First Earl of Dorset

1536–1608

Introduction

Thomas Sackville's reputation as a poet rests largely on the Induction and Complaint of Buckingham which he contributed to A Myrrour for Magistrates. By good fortune the original manuscript of an enlarged version of this composition survives (*SaT 1). This manuscript can now be supplemented by two other manuscript poems which have come to light in recent years. One is a contemporary copy of the 236-line poem Sacvyles olde age, unknown until 1989 (SaT 1.8). The other, possibly autograph, is a twenty-line elegy On Sir Philip and Sir Thomas Hobby, not seen since J.P. Collier allegedly found it in a friend's portfolio in 1849 until it resurfaced, as indeed a genuine manuscript, not one of Collier's forgeries, in 2004 (*SaT 1.5).

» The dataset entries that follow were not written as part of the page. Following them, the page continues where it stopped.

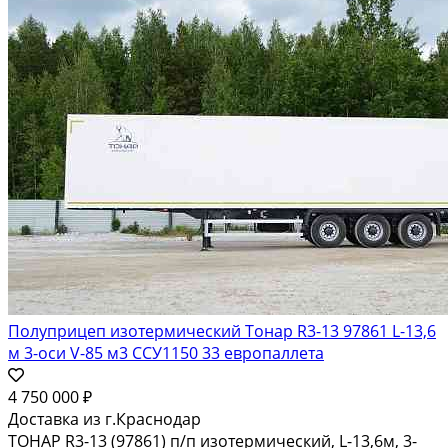
Полуприцеп изотермический Тонар R3-13 97861 L-13,6
м 3-оси V-85 м3 ССУ1150 33 европаллета
4 750 000 ₽
Доставка из г.Краснодар
ТОНАР R3-13 (97861) п/п изотермический, L-13,6м, 3-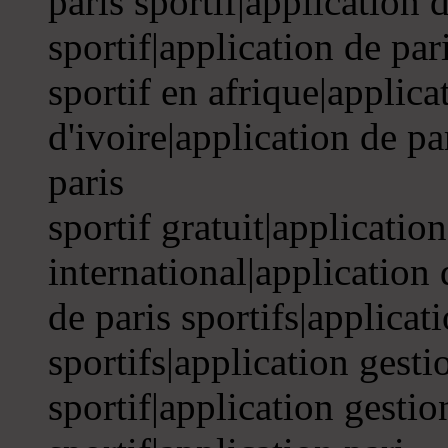
paris sportif|application 
sportif|application de par
sportif en afrique|applica
d'ivoire|application de pa
paris
sportif gratuit|application
international|application 
de paris sportifs|applicat
sportifs|application gesti
sportif|application gestion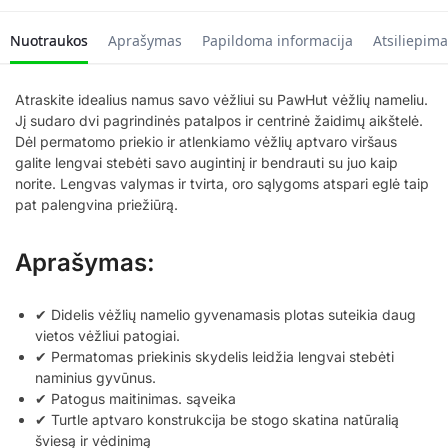
Nuotraukos
Aprašymas
Papildoma informacija
Atsiliepima
Atraskite idealius namus savo vėžliui su PawHut vėžlių nameliu.
Jį sudaro dvi pagrindinės patalpos ir centrinė žaidimų aikštelė.
Dėl permatomo priekio ir atlenkiamo vėžlių aptvaro viršaus
galite lengvai stebėti savo augintinį ir bendrauti su juo kaip
norite. Lengvas valymas ir tvirta, oro sąlygoms atspari eglė taip
pat palengvina priežiūrą.
Aprašymas:
✔ Didelis vėžlių namelio gyvenamasis plotas suteikia daug
vietos vėžliui patogiai.
✔ Permatomas priekinis skydelis leidžia lengvai stebėti
naminius gyvūnus.
✔ Patogus maitinimas. sąveika
✔ Turtle aptvaro konstrukcija be stogo skatina natūralią
šviesą ir vėdinimą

Sackville's most celebrated literary work was the tragedy of Gorboduc (1565), the result of a collaboration with Thomas Norton. This is represented below by an eye-witness account of the first performance in 1561-2 (SaT 2.5), besides an extract from a printed source (SaT 2).

Letters and Documents

Many other autograph manuscripts and documents signed by Sackville survive in the form of letters, official papers and signed legal documents, chiefly products of his active political career, which culminated in his advancement to the office of Lord High Treasurer. His miscellaneous papers, not given entries below, can be found chiefly in the British Library (Additional, Cotton, Harley and Lansdowne MSS), in the National Archives, Kew; in the Folger and Pierpont Morgan Libraries; in the Robert H. Taylor Collection at Princeton; in Lambeth Palace (Talbot Papers); in he Free Library of Philadelphia; and in various collections recorded in the HMC reports.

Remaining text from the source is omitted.